● **WHAT IS BEING ASKED**: Copy every entry word for word. Skip the pictures.

● **RECORDS SUPPLIED**:
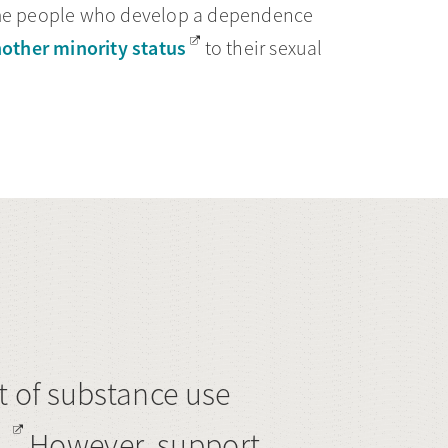
some people who develop a dependence
other minority status
to their sexual
 of substance use
.
However, support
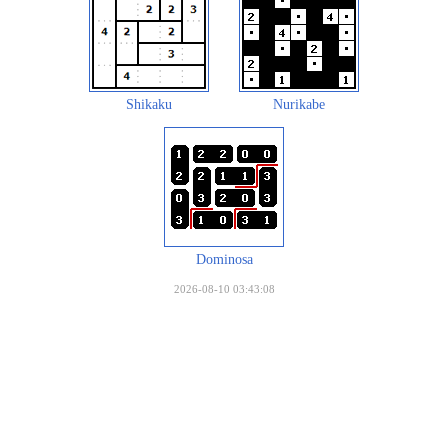
Shikaku
Nurikabe
Dominosa
2026-08-10 03:43:08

● **TASK OUTPUT**:
some people who develop a dependence
other minority status
to their sexual
 of substance use
.
However, support
Shikaku
Nurikabe
Dominosa
2026-08-10 03:43:08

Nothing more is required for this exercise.